**EXERCISE BRIEF:**
Repeat every line below exactly, word for word.

####################

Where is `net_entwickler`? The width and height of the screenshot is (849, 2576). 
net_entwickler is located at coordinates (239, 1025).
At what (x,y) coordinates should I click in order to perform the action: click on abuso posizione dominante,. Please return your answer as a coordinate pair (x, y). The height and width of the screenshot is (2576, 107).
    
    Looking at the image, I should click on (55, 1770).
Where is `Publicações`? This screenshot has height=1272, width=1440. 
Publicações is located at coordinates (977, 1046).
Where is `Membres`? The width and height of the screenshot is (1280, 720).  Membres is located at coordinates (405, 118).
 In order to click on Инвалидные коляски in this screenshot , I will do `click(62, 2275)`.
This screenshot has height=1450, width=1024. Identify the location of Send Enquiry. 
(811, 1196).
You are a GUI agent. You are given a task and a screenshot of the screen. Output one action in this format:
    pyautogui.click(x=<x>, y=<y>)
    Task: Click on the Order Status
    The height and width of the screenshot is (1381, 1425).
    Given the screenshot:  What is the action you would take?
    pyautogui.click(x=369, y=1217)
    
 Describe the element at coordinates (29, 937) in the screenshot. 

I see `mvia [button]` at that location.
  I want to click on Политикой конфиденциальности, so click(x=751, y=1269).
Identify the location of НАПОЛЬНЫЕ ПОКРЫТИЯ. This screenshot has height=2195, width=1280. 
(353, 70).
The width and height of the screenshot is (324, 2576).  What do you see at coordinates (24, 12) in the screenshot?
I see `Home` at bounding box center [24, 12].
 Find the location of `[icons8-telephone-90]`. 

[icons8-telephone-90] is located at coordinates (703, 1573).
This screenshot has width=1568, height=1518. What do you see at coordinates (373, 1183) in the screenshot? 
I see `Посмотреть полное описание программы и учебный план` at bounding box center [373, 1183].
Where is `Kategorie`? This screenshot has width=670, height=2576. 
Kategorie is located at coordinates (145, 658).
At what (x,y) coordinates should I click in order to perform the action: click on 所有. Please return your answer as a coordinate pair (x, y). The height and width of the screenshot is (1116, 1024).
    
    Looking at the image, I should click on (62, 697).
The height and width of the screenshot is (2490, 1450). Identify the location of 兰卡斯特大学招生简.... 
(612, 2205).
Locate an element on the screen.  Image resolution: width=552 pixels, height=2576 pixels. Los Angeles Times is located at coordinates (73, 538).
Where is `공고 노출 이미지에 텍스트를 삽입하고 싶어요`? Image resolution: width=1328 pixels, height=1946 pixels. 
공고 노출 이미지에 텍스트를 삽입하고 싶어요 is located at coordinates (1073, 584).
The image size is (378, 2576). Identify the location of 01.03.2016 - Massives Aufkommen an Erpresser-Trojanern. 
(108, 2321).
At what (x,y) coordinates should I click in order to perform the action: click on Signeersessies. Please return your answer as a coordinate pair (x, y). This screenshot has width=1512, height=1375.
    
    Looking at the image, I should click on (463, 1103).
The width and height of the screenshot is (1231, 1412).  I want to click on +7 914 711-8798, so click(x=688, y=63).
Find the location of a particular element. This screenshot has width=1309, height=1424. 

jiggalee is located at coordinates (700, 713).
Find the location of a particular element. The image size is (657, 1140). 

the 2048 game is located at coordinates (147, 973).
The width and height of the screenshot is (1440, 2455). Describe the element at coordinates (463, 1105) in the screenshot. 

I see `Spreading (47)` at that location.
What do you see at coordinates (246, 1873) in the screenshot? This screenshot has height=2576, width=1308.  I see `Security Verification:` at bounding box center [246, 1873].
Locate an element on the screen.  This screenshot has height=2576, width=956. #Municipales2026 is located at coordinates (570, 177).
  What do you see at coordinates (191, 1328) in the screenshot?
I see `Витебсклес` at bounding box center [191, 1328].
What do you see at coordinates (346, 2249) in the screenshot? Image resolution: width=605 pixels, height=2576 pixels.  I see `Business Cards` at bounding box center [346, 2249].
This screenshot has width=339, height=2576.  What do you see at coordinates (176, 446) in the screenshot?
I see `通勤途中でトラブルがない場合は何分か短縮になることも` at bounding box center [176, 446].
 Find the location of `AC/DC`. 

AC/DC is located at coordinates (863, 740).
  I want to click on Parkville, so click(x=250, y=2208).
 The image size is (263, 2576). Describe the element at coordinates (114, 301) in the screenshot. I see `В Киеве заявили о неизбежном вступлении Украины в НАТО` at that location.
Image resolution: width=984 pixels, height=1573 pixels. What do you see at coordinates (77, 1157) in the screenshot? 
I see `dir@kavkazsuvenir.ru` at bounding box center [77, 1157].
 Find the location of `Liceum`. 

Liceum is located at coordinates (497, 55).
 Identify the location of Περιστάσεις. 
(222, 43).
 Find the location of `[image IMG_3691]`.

####################

**WRITTEN ANSWER:**
Where is `net_entwickler`? The width and height of the screenshot is (849, 2576). 
net_entwickler is located at coordinates (239, 1025).
At what (x,y) coordinates should I click in order to perform the action: click on abuso posizione dominante,. Please return your answer as a coordinate pair (x, y). The height and width of the screenshot is (2576, 107).
    
    Looking at the image, I should click on (55, 1770).
Where is `Publicações`? This screenshot has height=1272, width=1440. 
Publicações is located at coordinates (977, 1046).
Where is `Membres`? The width and height of the screenshot is (1280, 720).  Membres is located at coordinates (405, 118).
 In order to click on Инвалидные коляски in this screenshot , I will do `click(62, 2275)`.
This screenshot has height=1450, width=1024. Identify the location of Send Enquiry. 
(811, 1196).
You are a GUI agent. You are given a task and a screenshot of the screen. Output one action in this format:
    pyautogui.click(x=<x>, y=<y>)
    Task: Click on the Order Status
    The height and width of the screenshot is (1381, 1425).
    Given the screenshot:  What is the action you would take?
    pyautogui.click(x=369, y=1217)
    
 Describe the element at coordinates (29, 937) in the screenshot. 

I see `mvia [button]` at that location.
  I want to click on Политикой конфиденциальности, so click(x=751, y=1269).
Identify the location of НАПОЛЬНЫЕ ПОКРЫТИЯ. This screenshot has height=2195, width=1280. 
(353, 70).
The width and height of the screenshot is (324, 2576).  What do you see at coordinates (24, 12) in the screenshot?
I see `Home` at bounding box center [24, 12].
 Find the location of `[icons8-telephone-90]`. 

[icons8-telephone-90] is located at coordinates (703, 1573).
This screenshot has width=1568, height=1518. What do you see at coordinates (373, 1183) in the screenshot? 
I see `Посмотреть полное описание программы и учебный план` at bounding box center [373, 1183].
Where is `Kategorie`? This screenshot has width=670, height=2576. 
Kategorie is located at coordinates (145, 658).
At what (x,y) coordinates should I click in order to perform the action: click on 所有. Please return your answer as a coordinate pair (x, y). The height and width of the screenshot is (1116, 1024).
    
    Looking at the image, I should click on (62, 697).
The height and width of the screenshot is (2490, 1450). Identify the location of 兰卡斯特大学招生简.... 
(612, 2205).
Locate an element on the screen.  Image resolution: width=552 pixels, height=2576 pixels. Los Angeles Times is located at coordinates (73, 538).
Where is `공고 노출 이미지에 텍스트를 삽입하고 싶어요`? Image resolution: width=1328 pixels, height=1946 pixels. 
공고 노출 이미지에 텍스트를 삽입하고 싶어요 is located at coordinates (1073, 584).
The image size is (378, 2576). Identify the location of 01.03.2016 - Massives Aufkommen an Erpresser-Trojanern. 
(108, 2321).
At what (x,y) coordinates should I click in order to perform the action: click on Signeersessies. Please return your answer as a coordinate pair (x, y). This screenshot has width=1512, height=1375.
    
    Looking at the image, I should click on (463, 1103).
The width and height of the screenshot is (1231, 1412).  I want to click on +7 914 711-8798, so click(x=688, y=63).
Find the location of a particular element. This screenshot has width=1309, height=1424. 

jiggalee is located at coordinates (700, 713).
Find the location of a particular element. The image size is (657, 1140). 

the 2048 game is located at coordinates (147, 973).
The width and height of the screenshot is (1440, 2455). Describe the element at coordinates (463, 1105) in the screenshot. 

I see `Spreading (47)` at that location.
What do you see at coordinates (246, 1873) in the screenshot? This screenshot has height=2576, width=1308.  I see `Security Verification:` at bounding box center [246, 1873].
Locate an element on the screen.  This screenshot has height=2576, width=956. #Municipales2026 is located at coordinates (570, 177).
  What do you see at coordinates (191, 1328) in the screenshot?
I see `Витебсклес` at bounding box center [191, 1328].
What do you see at coordinates (346, 2249) in the screenshot? Image resolution: width=605 pixels, height=2576 pixels.  I see `Business Cards` at bounding box center [346, 2249].
This screenshot has width=339, height=2576.  What do you see at coordinates (176, 446) in the screenshot?
I see `通勤途中でトラブルがない場合は何分か短縮になることも` at bounding box center [176, 446].
 Find the location of `AC/DC`. 

AC/DC is located at coordinates (863, 740).
  I want to click on Parkville, so click(x=250, y=2208).
 The image size is (263, 2576). Describe the element at coordinates (114, 301) in the screenshot. I see `В Киеве заявили о неизбежном вступлении Украины в НАТО` at that location.
Image resolution: width=984 pixels, height=1573 pixels. What do you see at coordinates (77, 1157) in the screenshot? 
I see `dir@kavkazsuvenir.ru` at bounding box center [77, 1157].
 Find the location of `Liceum`. 

Liceum is located at coordinates (497, 55).
 Identify the location of Περιστάσεις. 
(222, 43).
 Find the location of `[image IMG_3691]`.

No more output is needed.